Emma Daly was a reporter with The Tico Times in 1990 when she alleges Óscar Arias, then serving his first term as Costa Rica’s president, groped her.
The Washington Post first reported that Daly said Arias “ran his hand between her breasts and exclaimed, ‘You’re not wearing a bra’” after she approached to ask him a question in a hotel lobby.
Daly joined several other women who have accused Arias of sexual assault, misconduct or harassment after a criminal complaint against Costa Rica’s Nobel Laureate became public Tuesday.
But Daly says Arias’s alleged behavior was not a secret, even in the 1990s.
“But who would I have complained to?” Daly said. “I think they would have laughed at me for complaining about just being touched by some guy.”
After all, Daly recalls, she had faced unwanted advances numerous times throughout her career. Many women in Costa Rica have had similar experiences with “men of his age,” she says.
“I was outraged, but it wasn’t the first or the last time that someone put their hands on me against my will,” she said. “But it was the first time by a president.
“[…] It definitely pissed me off, but you are constantly walking that line of wanting access to people because you needed them for your story and trying not to put yourself in any particularly dangerous situations.”
Dery Dyer, The Tico Times’ former publisher and editor, remembers Daly telling her about the alleged incident soon after it had transpired. In an email to The Tico Times, Dyer said that “[w]hat was particularly maddening about Emma’s encounter was Arias’ abuse of his power as Presidente de la República vs. a young woman who was obviously dependent on staying in his good graces because of her work.”
“In those days, viejo verde stuff was part of the culture, and nobody would have thought to question it beyond the disgusted head shake,” Dyer wrote. “All we did was keep spreading the word among colleagues so that women could be on their guard with him.”
Viejo verde is Spanish slang used to describe an older man who is perceived to act inappropriately around younger women.
“I’m really glad [Daly] came forth with her story. It’s never too late,” Dyer said.
Daly says she felt a duty to go public with her account after reading Alexandra Arce von Herold’s accusation of sexual assault, which was first published in Semanario Universidad.
Arias “categorically” denied allegations of sexual assault, saying he had “never acted in a way that disrespected the will of any woman.” His lawyers declined comment on any further accusations that had not been filed as criminal complaints, according to La Nación.
On Tuesday, La Nación quoted an advisor to Arias who said the politician had allegedly “approached me, took my hand and put it on his erect penis.”

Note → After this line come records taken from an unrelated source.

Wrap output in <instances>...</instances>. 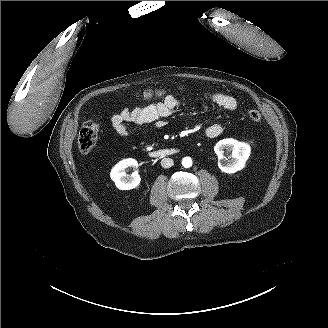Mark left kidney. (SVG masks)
Listing matches in <instances>:
<instances>
[{
	"mask_svg": "<svg viewBox=\"0 0 328 328\" xmlns=\"http://www.w3.org/2000/svg\"><path fill=\"white\" fill-rule=\"evenodd\" d=\"M224 149L231 151L229 160L224 156ZM218 156V167L222 172L235 173L245 167V163L250 156V145L239 142L233 138L220 140L214 147Z\"/></svg>",
	"mask_w": 328,
	"mask_h": 328,
	"instance_id": "5707ae66",
	"label": "left kidney"
}]
</instances>
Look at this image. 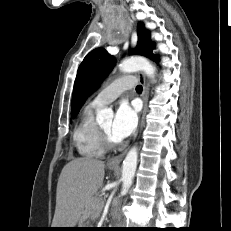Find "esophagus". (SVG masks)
Listing matches in <instances>:
<instances>
[{
	"label": "esophagus",
	"instance_id": "obj_1",
	"mask_svg": "<svg viewBox=\"0 0 231 231\" xmlns=\"http://www.w3.org/2000/svg\"><path fill=\"white\" fill-rule=\"evenodd\" d=\"M138 77H139L140 82L143 85V92H142L141 97H142L143 103L145 104V96L147 93V85H146L145 76H144V74L139 73ZM136 135H137V132L135 133L134 137H136ZM125 154H126V151H124L123 153H121L115 157L110 158L107 162V165L110 167H118L120 165V163L122 162Z\"/></svg>",
	"mask_w": 231,
	"mask_h": 231
}]
</instances>
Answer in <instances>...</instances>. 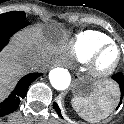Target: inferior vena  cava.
Here are the masks:
<instances>
[{"instance_id": "obj_1", "label": "inferior vena cava", "mask_w": 124, "mask_h": 124, "mask_svg": "<svg viewBox=\"0 0 124 124\" xmlns=\"http://www.w3.org/2000/svg\"><path fill=\"white\" fill-rule=\"evenodd\" d=\"M41 60L38 56H33L30 59V67L34 68V69H39L40 68V64H41Z\"/></svg>"}]
</instances>
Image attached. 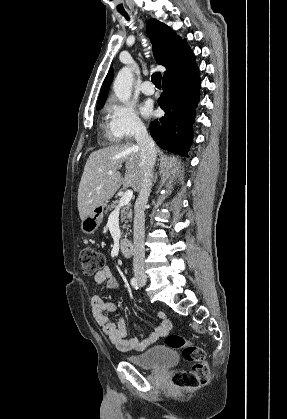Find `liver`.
I'll return each instance as SVG.
<instances>
[{
  "instance_id": "1",
  "label": "liver",
  "mask_w": 287,
  "mask_h": 419,
  "mask_svg": "<svg viewBox=\"0 0 287 419\" xmlns=\"http://www.w3.org/2000/svg\"><path fill=\"white\" fill-rule=\"evenodd\" d=\"M125 163V175L119 169ZM113 174L109 175L108 172ZM143 180L141 149L128 142L96 150L84 166L78 189V210L81 220L99 207L105 206L123 185L140 191Z\"/></svg>"
}]
</instances>
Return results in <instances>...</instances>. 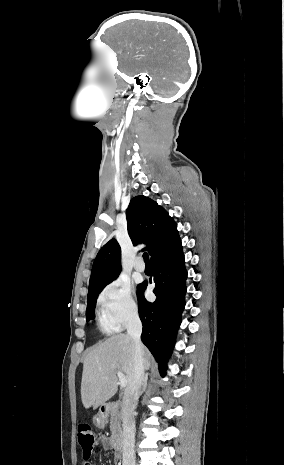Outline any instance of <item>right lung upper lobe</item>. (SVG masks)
Listing matches in <instances>:
<instances>
[{"label": "right lung upper lobe", "mask_w": 284, "mask_h": 465, "mask_svg": "<svg viewBox=\"0 0 284 465\" xmlns=\"http://www.w3.org/2000/svg\"><path fill=\"white\" fill-rule=\"evenodd\" d=\"M127 228L134 245L145 243L153 258L178 237L177 224L152 199L136 196L126 210ZM121 271V248L115 239L109 240L99 251L92 267L88 296L103 289Z\"/></svg>", "instance_id": "obj_1"}]
</instances>
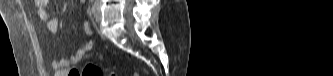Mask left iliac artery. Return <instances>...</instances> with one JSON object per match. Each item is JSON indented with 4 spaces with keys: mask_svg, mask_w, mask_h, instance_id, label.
Wrapping results in <instances>:
<instances>
[{
    "mask_svg": "<svg viewBox=\"0 0 333 76\" xmlns=\"http://www.w3.org/2000/svg\"><path fill=\"white\" fill-rule=\"evenodd\" d=\"M96 5H97V1H95V3L93 4L92 9H91V12H94V11H95Z\"/></svg>",
    "mask_w": 333,
    "mask_h": 76,
    "instance_id": "1",
    "label": "left iliac artery"
}]
</instances>
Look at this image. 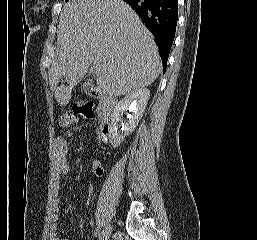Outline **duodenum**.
Segmentation results:
<instances>
[{
  "instance_id": "duodenum-1",
  "label": "duodenum",
  "mask_w": 257,
  "mask_h": 240,
  "mask_svg": "<svg viewBox=\"0 0 257 240\" xmlns=\"http://www.w3.org/2000/svg\"><path fill=\"white\" fill-rule=\"evenodd\" d=\"M85 91L90 96L97 98L102 104V118H101V136L103 140H107L112 127V117L117 106V100L114 96L104 92L100 88L86 84Z\"/></svg>"
}]
</instances>
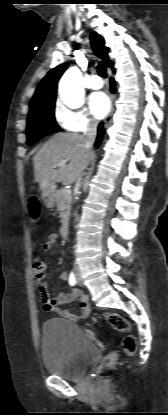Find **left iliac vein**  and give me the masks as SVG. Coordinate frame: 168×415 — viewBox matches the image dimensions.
Masks as SVG:
<instances>
[{
	"mask_svg": "<svg viewBox=\"0 0 168 415\" xmlns=\"http://www.w3.org/2000/svg\"><path fill=\"white\" fill-rule=\"evenodd\" d=\"M77 283H78V285H80V286H82V285H83V281H82V278H81V276H80V273H79V272L77 273Z\"/></svg>",
	"mask_w": 168,
	"mask_h": 415,
	"instance_id": "1",
	"label": "left iliac vein"
}]
</instances>
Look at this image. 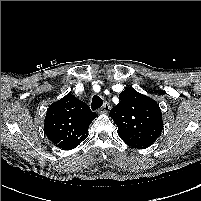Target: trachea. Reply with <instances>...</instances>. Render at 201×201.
I'll return each instance as SVG.
<instances>
[{"instance_id": "3493384b", "label": "trachea", "mask_w": 201, "mask_h": 201, "mask_svg": "<svg viewBox=\"0 0 201 201\" xmlns=\"http://www.w3.org/2000/svg\"><path fill=\"white\" fill-rule=\"evenodd\" d=\"M103 105V100L100 96L94 95L91 102V108L93 111L99 109Z\"/></svg>"}]
</instances>
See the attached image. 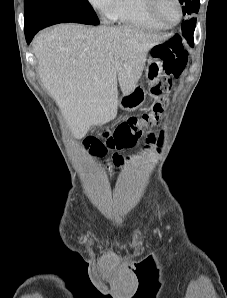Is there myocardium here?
<instances>
[{
	"mask_svg": "<svg viewBox=\"0 0 227 298\" xmlns=\"http://www.w3.org/2000/svg\"><path fill=\"white\" fill-rule=\"evenodd\" d=\"M159 1L160 0H147V9H148L150 16L153 19H155L157 22H159L160 24L164 25L165 27H173V26H176L177 24H179L183 18V5H182L181 0H175L176 4L178 6V10H179V16H178V19L173 23L167 22L159 14V12H158Z\"/></svg>",
	"mask_w": 227,
	"mask_h": 298,
	"instance_id": "1",
	"label": "myocardium"
}]
</instances>
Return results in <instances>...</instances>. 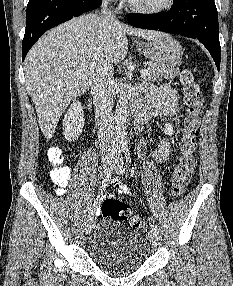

On Wednesday, The Tico Times spoke with Marta Araya Marroni, who accused Arias of making multiple unwanted sexual advances over the course of several weeks in 2012.
The allegations have shaken Costa Rica and darkened the reputation of the country’s two-term president and only Nobel Laureate. Daly says she understands why Costa Ricans might feel disappointed with the accusations given Arias’s international renown.
“[Arias’s] work in Central America was extraordinarily important,” Daly said. “Pulling together the Central American peace plan and really helping to end those wars, he undoubtedly did incredible work and saved many, many lives.
“Having an incredible résumé doesn’t give him the right to grab people when he feels like it.”
Editor’s note: Katherine Stanley, Managing Editor of The Tico Times, worked in the Office of the President during Oscar Arias’ second presidency and provides English-language speechwriting services for Arias. She has recused herself from all reporting and editorial decisions for any story involving Arias, including this one.
Correction: A previous version of this story said Arias was Costa Rica’s only two-term president. Other presidents have served multiple terms.